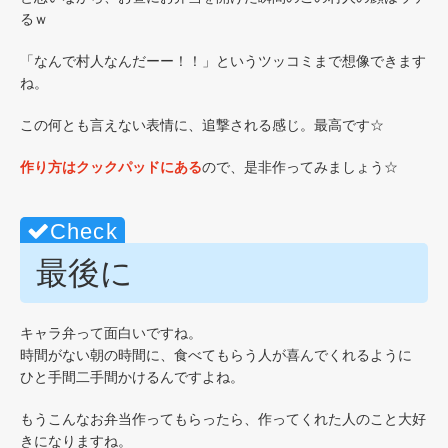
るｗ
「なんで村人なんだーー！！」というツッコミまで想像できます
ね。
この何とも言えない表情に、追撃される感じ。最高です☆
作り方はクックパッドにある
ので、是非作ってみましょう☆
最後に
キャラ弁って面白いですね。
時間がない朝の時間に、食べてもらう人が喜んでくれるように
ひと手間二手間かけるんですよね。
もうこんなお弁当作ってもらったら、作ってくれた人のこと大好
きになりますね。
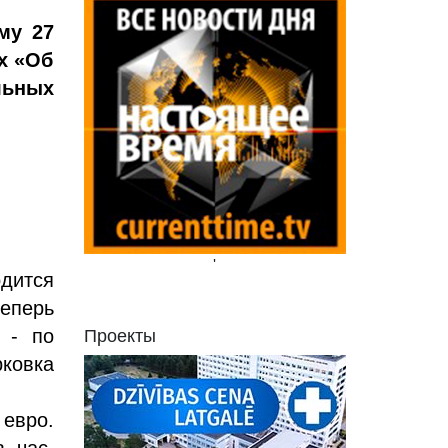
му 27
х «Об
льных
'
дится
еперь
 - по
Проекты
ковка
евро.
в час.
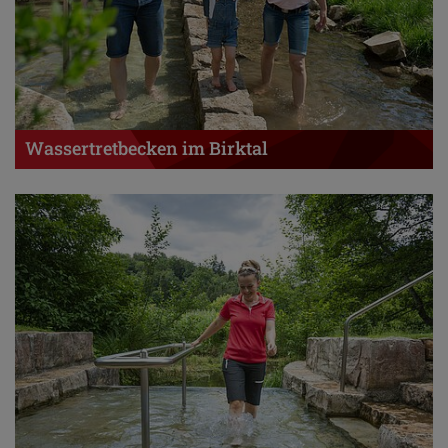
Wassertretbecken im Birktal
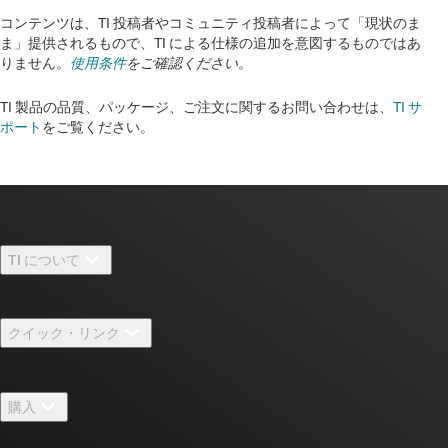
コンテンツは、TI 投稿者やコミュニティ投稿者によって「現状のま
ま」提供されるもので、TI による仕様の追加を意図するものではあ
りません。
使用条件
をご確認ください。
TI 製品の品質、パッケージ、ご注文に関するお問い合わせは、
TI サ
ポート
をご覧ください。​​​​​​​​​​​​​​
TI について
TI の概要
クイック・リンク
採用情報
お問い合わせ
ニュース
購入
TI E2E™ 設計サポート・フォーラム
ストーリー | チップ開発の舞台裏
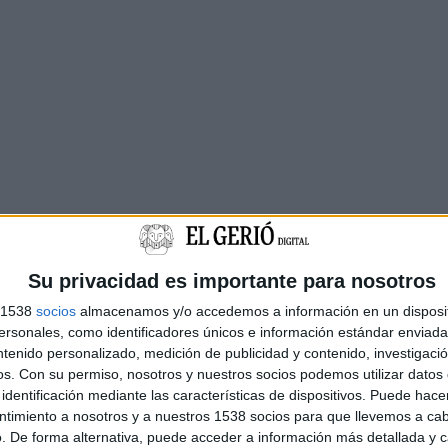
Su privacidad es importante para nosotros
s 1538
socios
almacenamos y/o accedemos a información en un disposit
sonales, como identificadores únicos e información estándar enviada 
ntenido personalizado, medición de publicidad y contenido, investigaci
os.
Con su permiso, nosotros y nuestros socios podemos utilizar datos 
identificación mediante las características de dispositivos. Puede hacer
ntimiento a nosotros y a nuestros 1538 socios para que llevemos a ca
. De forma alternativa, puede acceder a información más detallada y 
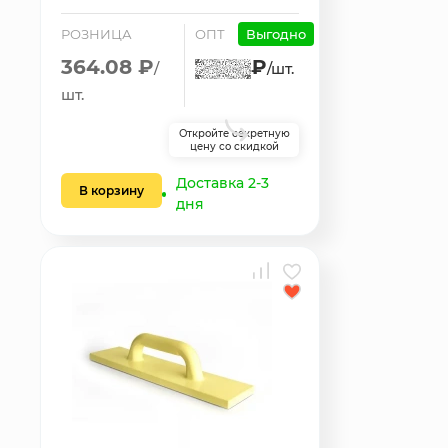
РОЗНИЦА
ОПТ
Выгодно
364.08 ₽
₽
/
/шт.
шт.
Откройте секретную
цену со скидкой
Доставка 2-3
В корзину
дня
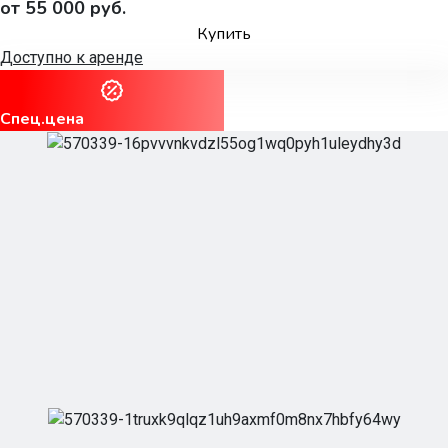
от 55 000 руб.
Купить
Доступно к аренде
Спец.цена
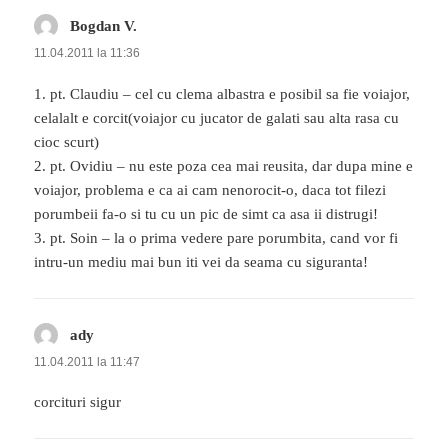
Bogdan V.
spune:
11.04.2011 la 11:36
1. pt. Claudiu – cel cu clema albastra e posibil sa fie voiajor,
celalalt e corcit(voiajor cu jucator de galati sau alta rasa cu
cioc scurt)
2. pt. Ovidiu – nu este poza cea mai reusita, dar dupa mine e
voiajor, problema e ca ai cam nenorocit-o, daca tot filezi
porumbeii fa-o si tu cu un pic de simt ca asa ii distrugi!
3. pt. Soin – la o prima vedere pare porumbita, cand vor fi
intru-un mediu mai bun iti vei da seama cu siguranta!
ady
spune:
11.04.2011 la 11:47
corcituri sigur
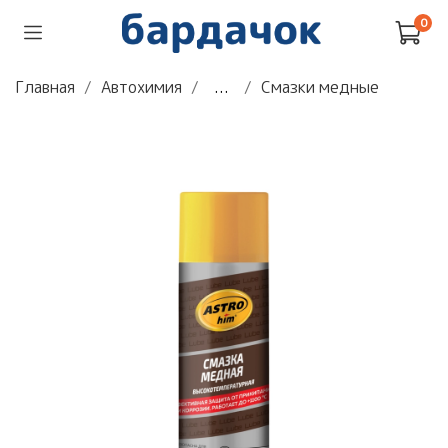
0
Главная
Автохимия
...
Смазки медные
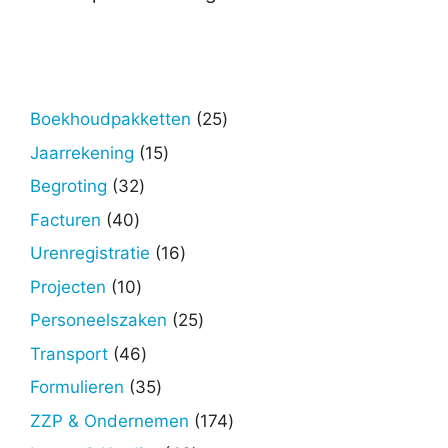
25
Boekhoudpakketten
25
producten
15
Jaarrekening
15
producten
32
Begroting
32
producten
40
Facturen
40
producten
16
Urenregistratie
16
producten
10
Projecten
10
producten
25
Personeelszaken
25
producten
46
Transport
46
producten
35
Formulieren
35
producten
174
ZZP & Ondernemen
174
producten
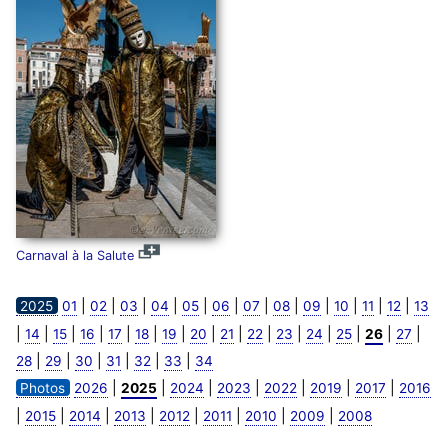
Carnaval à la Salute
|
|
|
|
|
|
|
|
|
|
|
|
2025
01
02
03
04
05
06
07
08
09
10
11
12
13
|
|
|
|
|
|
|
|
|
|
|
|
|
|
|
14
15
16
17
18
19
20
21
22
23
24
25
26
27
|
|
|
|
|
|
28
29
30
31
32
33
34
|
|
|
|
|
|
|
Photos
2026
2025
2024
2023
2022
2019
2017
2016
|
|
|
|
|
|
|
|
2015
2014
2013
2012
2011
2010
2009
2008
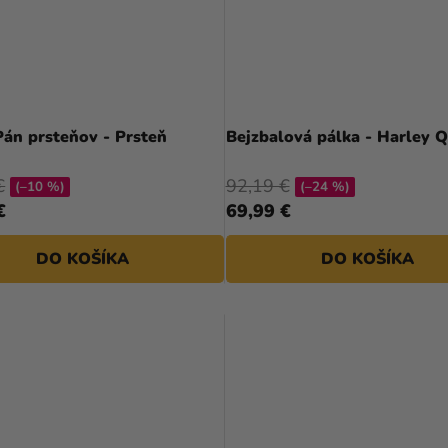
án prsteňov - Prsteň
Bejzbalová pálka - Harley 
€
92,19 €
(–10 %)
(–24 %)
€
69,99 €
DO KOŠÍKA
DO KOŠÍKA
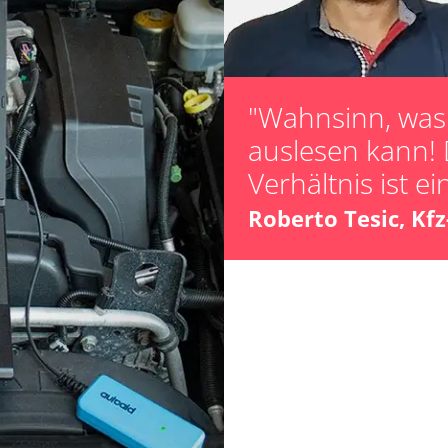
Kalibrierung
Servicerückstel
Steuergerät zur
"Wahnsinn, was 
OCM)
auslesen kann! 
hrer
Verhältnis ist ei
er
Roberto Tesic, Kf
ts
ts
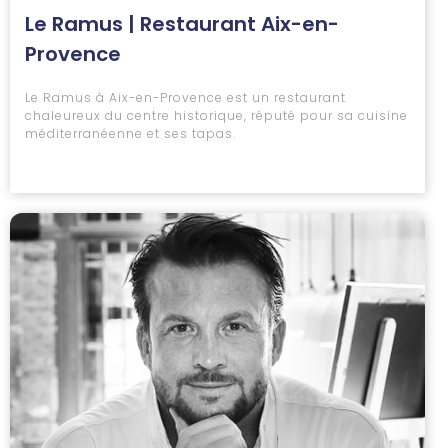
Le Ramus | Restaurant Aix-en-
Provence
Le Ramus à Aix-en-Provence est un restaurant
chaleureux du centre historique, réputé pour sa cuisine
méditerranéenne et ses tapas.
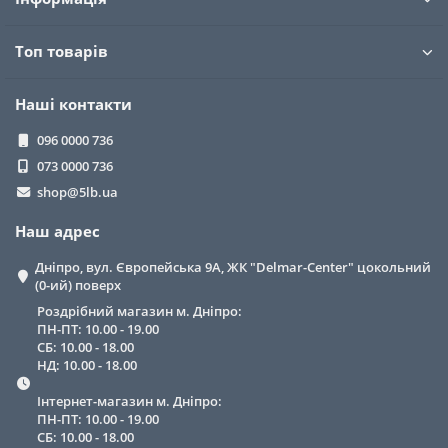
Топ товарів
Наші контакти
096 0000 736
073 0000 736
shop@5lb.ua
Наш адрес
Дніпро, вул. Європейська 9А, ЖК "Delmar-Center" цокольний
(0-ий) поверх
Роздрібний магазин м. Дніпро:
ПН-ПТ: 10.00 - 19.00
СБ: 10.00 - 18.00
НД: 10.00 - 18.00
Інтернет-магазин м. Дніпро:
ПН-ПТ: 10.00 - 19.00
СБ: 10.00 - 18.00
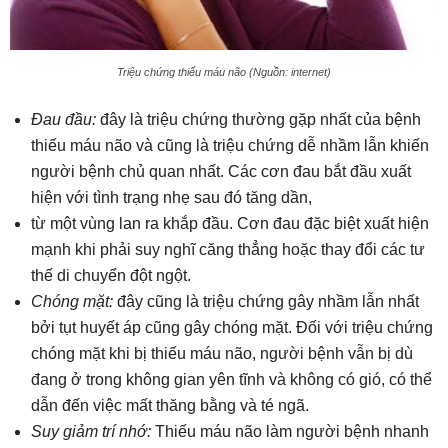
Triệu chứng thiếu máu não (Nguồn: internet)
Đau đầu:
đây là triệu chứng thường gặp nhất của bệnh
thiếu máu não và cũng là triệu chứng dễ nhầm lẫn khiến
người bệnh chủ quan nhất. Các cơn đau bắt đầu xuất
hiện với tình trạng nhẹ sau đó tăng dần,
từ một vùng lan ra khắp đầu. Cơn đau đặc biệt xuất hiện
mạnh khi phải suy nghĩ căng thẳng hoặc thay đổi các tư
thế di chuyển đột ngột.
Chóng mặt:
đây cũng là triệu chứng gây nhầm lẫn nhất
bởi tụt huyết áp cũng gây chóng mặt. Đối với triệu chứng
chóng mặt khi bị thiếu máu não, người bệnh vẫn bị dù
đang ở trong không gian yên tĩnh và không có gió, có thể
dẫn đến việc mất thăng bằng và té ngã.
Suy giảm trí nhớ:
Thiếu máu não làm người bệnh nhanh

EXERCISE PROMPT:
The material above is to be output exactly, with each picture left out.

SOLUTION TO THIS EXERCISE:
るｗ
「なんで村人なんだーー！！」というツッコミまで想像できます
ね。
この何とも言えない表情に、追撃される感じ。最高です☆
作り方はクックパッドにある
ので、是非作ってみましょう☆
最後に
キャラ弁って面白いですね。
時間がない朝の時間に、食べてもらう人が喜んでくれるように
ひと手間二手間かけるんですよね。
もうこんなお弁当作ってもらったら、作ってくれた人のこと大好
きになりますね。
му 27
х «Об
льных
'
дится
еперь
 - по
Проекты
ковка
евро.
в час.
Wassertretbecken im Birktal
コンテンツは、TI 投稿者やコミュニティ投稿者によって「現状のま
ま」提供されるもので、TI による仕様の追加を意図するものではあ
りません。
使用条件
をご確認ください。
TI 製品の品質、パッケージ、ご注文に関するお問い合わせは、
TI サ
ポート
をご覧ください。​​​​​​​​​​​​​​
TI について
TI の概要
クイック・リンク
採用情報
お問い合わせ
ニュース
購入
TI E2E™ 設計サポート・フォーラム
ストーリー | チップ開発の舞台裏
Su privacidad es importante para nosotros
s 1538
socios
almacenamos y/o accedemos a información en un disposit
sonales, como identificadores únicos e información estándar enviada 
ntenido personalizado, medición de publicidad y contenido, investigaci
os.
Con su permiso, nosotros y nuestros socios podemos utilizar datos 
identificación mediante las características de dispositivos. Puede hacer
ntimiento a nosotros y a nuestros 1538 socios para que llevemos a ca
. De forma alternativa, puede acceder a información más detallada y 
РОЗНИЦА
ОПТ
Выгодно
364.08 ₽
₽
/
/шт.
шт.
Откройте секретную
цену со скидкой
Доставка 2-3
В корзину
дня
от 55 000 руб.
Купить
Доступно к аренде
Спец.цена
Bogdan V.
spune:
11.04.2011 la 11:36
1. pt. Claudiu – cel cu clema albastra e posibil sa fie voiajor,
celalalt e corcit(voiajor cu jucator de galati sau alta rasa cu
cioc scurt)
2. pt. Ovidiu – nu este poza cea mai reusita, dar dupa mine e
voiajor, problema e ca ai cam nenorocit-o, daca tot filezi
porumbeii fa-o si tu cu un pic de simt ca asa ii distrugi!
3. pt. Soin – la o prima vedere pare porumbita, cand vor fi
intru-un mediu mai bun iti vei da seama cu siguranta!
ady
spune:
11.04.2011 la 11:47
corcituri sigur
0
Главная
Автохимия
...
Смазки медные
25
Boekhoudpakketten
25
producten
15
Jaarrekening
15
producten
32
Begroting
32
producten
40
Facturen
40
producten
16
Urenregistratie
16
producten
10
Projecten
10
producten
25
Personeelszaken
25
producten
46
Transport
46
producten
35
Formulieren
35
producten
174
ZZP & Ondernemen
174
producten
Carnaval à la Salute
|
|
|
|
|
|
|
|
|
|
|
|
2025
01
02
03
04
05
06
07
08
09
10
11
12
13
|
|
|
|
|
|
|
|
|
|
|
|
|
|
|
14
15
16
17
18
19
20
21
22
23
24
25
26
27
|
|
|
|
|
|
28
29
30
31
32
33
34
|
|
|
|
|
|
|
Photos
2026
2025
2024
2023
2022
2019
2017
2016
|
|
|
|
|
|
|
|
2015
2014
2013
2012
2011
2010
2009
2008
án prsteňov - Prsteň
Bejzbalová pálka - Harley 
€
92,19 €
(–10 %)
(–24 %)
€
69,99 €
DO KOŠÍKA
DO KOŠÍKA
Kalibrierung
Servicerückstel
Steuergerät zur
"Wahnsinn, was 
OCM)
auslesen kann! 
hrer
Verhältnis ist ei
er
Roberto Tesic, Kf
ts
ts
Le Ramus | Restaurant Aix-en-
Provence
Le Ramus à Aix-en-Provence est un restaurant
chaleureux du centre historique, réputé pour sa cuisine
méditerranéenne et ses tapas.
Топ товарів
Наші контакти
096 0000 736
073 0000 736
shop@5lb.ua
Наш адрес
Дніпро, вул. Європейська 9А, ЖК "Delmar-Center" цокольний
(0-ий) поверх
Роздрібний магазин м. Дніпро:
ПН-ПТ: 10.00 - 19.00
СБ: 10.00 - 18.00
НД: 10.00 - 18.00
Інтернет-магазин м. Дніпро:
ПН-ПТ: 10.00 - 19.00
СБ: 10.00 - 18.00
Triệu chứng thiếu máu não (Nguồn: internet)
Đau đầu:
đây là triệu chứng thường gặp nhất của bệnh
thiếu máu não và cũng là triệu chứng dễ nhầm lẫn khiến
người bệnh chủ quan nhất. Các cơn đau bắt đầu xuất
hiện với tình trạng nhẹ sau đó tăng dần,
từ một vùng lan ra khắp đầu. Cơn đau đặc biệt xuất hiện
mạnh khi phải suy nghĩ căng thẳng hoặc thay đổi các tư
thế di chuyển đột ngột.
Chóng mặt:
đây cũng là triệu chứng gây nhầm lẫn nhất
bởi tụt huyết áp cũng gây chóng mặt. Đối với triệu chứng
chóng mặt khi bị thiếu máu não, người bệnh vẫn bị dù
đang ở trong không gian yên tĩnh và không có gió, có thể
dẫn đến việc mất thăng bằng và té ngã.
Suy giảm trí nhớ:
Thiếu máu não làm người bệnh nhanh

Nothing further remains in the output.